Böger Rainer H
Clinical Pharmacology Unit, University Hospital Hamburg-Eppendorf, Germany.
Vasc Med. 2005 Jul;10 Suppl 1:S19-25. doi: 10.1177/1358836X0501000104.
Evidence has accumulated that asymmetric dimethylarginine (ADMA) is an endogenous competitive inhibitor of nitric oxide (NO) synthase. ADMA inhibits vascular NO production at concentrations found in pathophysiological conditions; it also causes local vasoconstriction when infused intra-arterially. ADMA is increased in the plasma of humans with hypercholesterolemia, atherosclerosis, hypertension, chronic renal failure, chronic heart failure, and other clinical conditions. Increased ADMA levels are associated with reduced NO synthesis as assessed by impaired endothelium-dependent vasodilation or reduced NO metabolite levels. In several prospective and cross-sectional studies, ADMA has evolved as a marker of cardiovascular risk. Moreover, prospective clinical studies have suggested that it may play a role as a novel cardiovascular risk factor. Zoccali and coworkers were the first to show that elevated ADMA is associated with a three-fold increased risk of future severe cardiovascular events and mortality in patients undergoing hemodialysis. Valkonen and coworkers demonstrated in a nested case-control study that elevated ADMA was associated with a four-fold increased risk for acute coronary events in clinically healthy, nonsmoking men. In patients with stable angina pectoris, preinterventional ADMA indicates the risk of developing restenosis or severe clinical events after coronary intervention. Furthermore, in humans with no underlying cardiovascular disease who are undergoing intensive care unit treatment, ADMA is a marker of the mortality risk. A number of additional prospective clinical trials are currently under way in diverse patient populations, among them individuals with congestive heart failure, cardiac transplantation patients, and patients with pulmonary hypertension. In summary, an increasing number of prospective clinical trials have shown that the association between elevated ADMA levels and major cardiovascular events and total mortality is robust and extends to diverse patient populations. However, we need to define more clearly in the future who will profit from ADMA determination, in order to use this novel risk marker as a more specific diagnostic tool.

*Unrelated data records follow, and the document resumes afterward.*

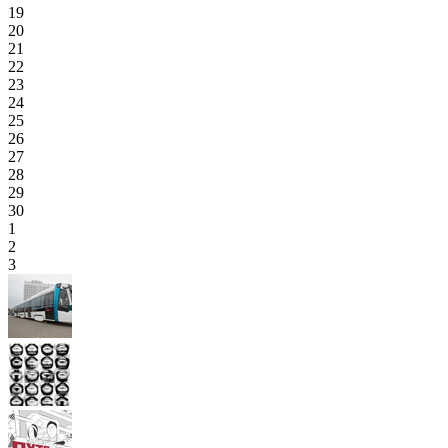
19
20
21
22
23
24
25
26
27
28
29
30
1
2
3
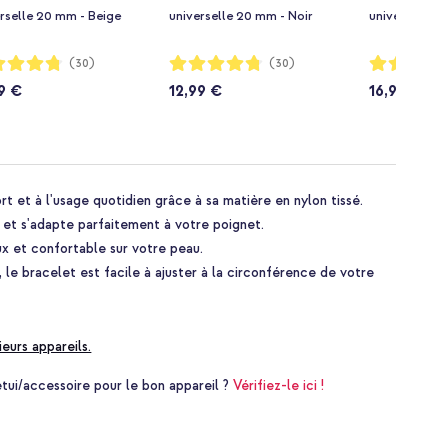
rselle 20 mm - Beige
universelle 20 mm - Noir
universelle 2
ion:
Notation:
Notation:
(30)
(30)
95%
81%
9 €
12,99 €
16,99 €
t et à l'usage quotidien grâce à sa matière en nylon tissé.
 et s'adapte parfaitement à votre poignet.
oux et confortable sur votre peau.
 le bracelet est facile à ajuster à la circonférence de votre
ieurs appareils.
i/accessoire pour le bon appareil ?
Vérifiez-le ici !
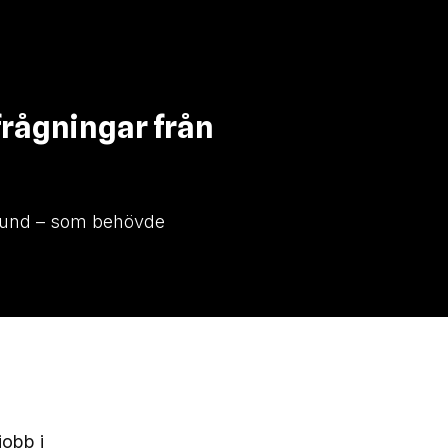
frågningar från
pgrund – som behövde
jobb i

越来越多的证据表明,不对称二甲基精氨酸(ADMA)是一氧化氮(NO)合酶的内源性竞争性抑制剂。在病理生理条件下发现的浓度下,ADMA会抑制血管中NO的生成;动脉内注入时,它还会引起局部血管收缩。在患有高胆固醇血症、动脉粥样硬化、高血压、慢性肾衰竭、慢性心力衰竭和其他临床病症的人类血浆中,ADMA水平会升高。通过内皮依赖性血管舒张受损或NO代谢物水平降低评估,ADMA水平升高与NO合成减少有关。在一些前瞻性和横断面研究中,ADMA已成为心血管风险的标志物。此外,前瞻性临床研究表明,它可能作为一种新的心血管危险因素发挥作用。佐卡利及其同事率先表明,在接受血液透析的患者中,ADMA升高与未来发生严重心血管事件和死亡的风险增加三倍有关。瓦尔科宁及其同事在一项巢式病例对照研究中证明,在临床健康的非吸烟男性中,ADMA升高与急性冠状动脉事件的风险增加四倍有关。在稳定型心绞痛患者中,介入治疗前的ADMA可表明冠状动脉介入治疗后发生再狭窄或严重临床事件的风险。此外,在接受重症监护病房治疗且无潜在心血管疾病的人群中,ADMA是死亡风险的标志物。目前正在不同患者群体中进行多项额外的前瞻性临床试验,其中包括充血性心力衰竭患者、心脏移植患者和肺动脉高压患者。总之,越来越多的前瞻性临床试验表明,ADMA水平升高与主要心血管事件和总死亡率之间的关联是密切的,并且适用于不同的患者群体。然而,我们未来需要更明确地界定谁将从ADMA检测中获益,以便将这一新的风险标志物用作更具特异性的诊断工具。